Mathieu Joseph in action against the Czech Republic in exhibition game play during the 2016 National Junior Team Sport Chek Selection Camp. Photo/Matthew Murnaghan/Hockey Canada Images).

Joseph got an early Christmas present in December when the Lightning signed him to a three-year entry-level contract on the eve of the IIHF tournament.

Extremely happy to sign my first NHL contract with the @TBLightning Organization! Thanks to everyone who help me along the way ! pic.twitter.com/qBL8aBAsCw

— Mathieu Joseph (@MathJoseph7) December 24, 2016

Joseph’s game is about high energy and enthusiasm – traits he carries on and off the ice. He’s a gregarious personality, something he inherited from his parents.

“I’m a pretty outgoing guy,” he told  Canada’s TSN. “Honestly, it’s easy for me to talk. My family has been raised like that. My parents are like that, maybe not as hyper per se, but I”d say they raised me like that.”

When you finally start your season tomorrow #TzAnthemChallenge pic.twitter.com/MjybRGv0U8

— Mathieu Joseph (@MathJoseph7) September 30, 2016

Joseph isn’t the only one in his family who was recognized this month for his hockey prowess. His younger brother, defenseman Pierre-Olivier Joseph of the QMJHL’s Charlottetown Islanders, was selected to play in the 2017 Sherwin-Williams CHL/NHL Top Prospects Game in Quebec City on January 30, 2017.

Charlottetown Islanders' Pierre-Olivier Joseph.

Charlottetown Islanders’ Pierre-Olivier Joseph.

Pierre-Olivier Joseph has 4 goals and 23 assists in 32 QMJHL games this season.
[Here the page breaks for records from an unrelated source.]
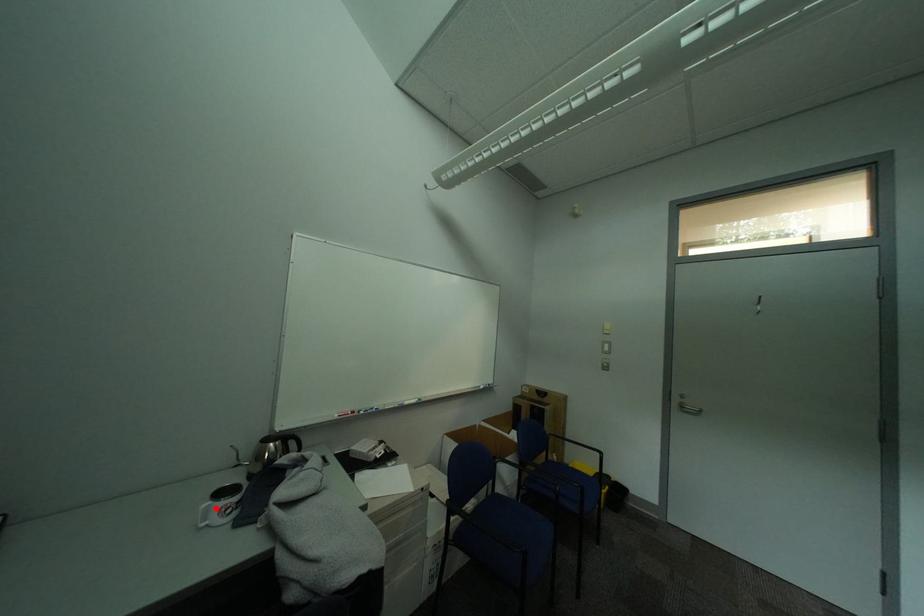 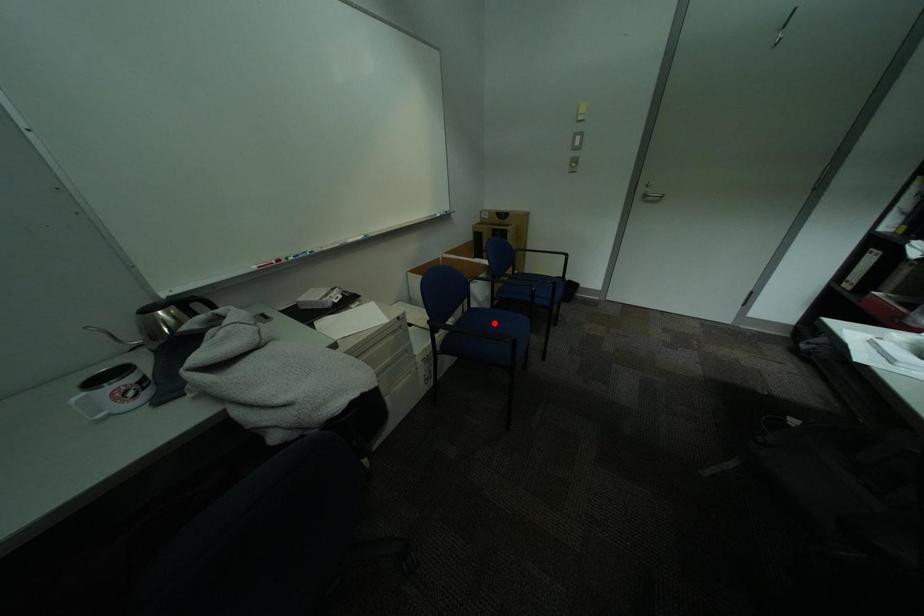 I am providing you with two images of the same scene from different viewpoints. A red point is marked on the first image and another point is marked on the second image. Is the red point in image1 aligned with the point shown in image2?

No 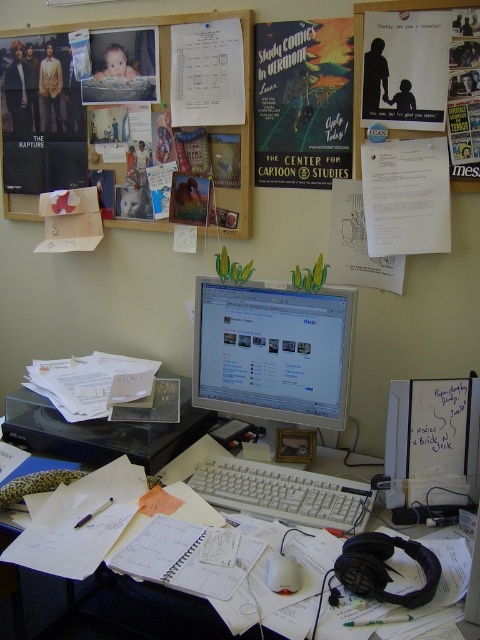 You are organizing the desk and want to place a new sticky note. The sticky note is 5 cm wide. There is a space between the white glossy monitor at center and the matte plastic baby at upper left. Do you think the sticky note can fit in that space vertically?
NHL Central Scouting lists him as a player to watch and projects him to be a second or third-round pick at the 2017 draft to be held June 23-24 at Chicago’s United Center.

USA Hockey will announce its final 23-man  U.S. roster   for the IIHF world juniors on Dec. 24. Three players  of color who were also chosen in the 2015 draft are in the hunt for roster spots: Caleb Jones, a defenseman for the Western Hockey League’s Portland Winterhawks and an Edmonton Oilers fourth-round pick; Boston University forward Jordan Greenway, a Minnesota Wild second-round draft choice; and Providence College forward Erik Foley, a Winnipeg Jets third-round pick.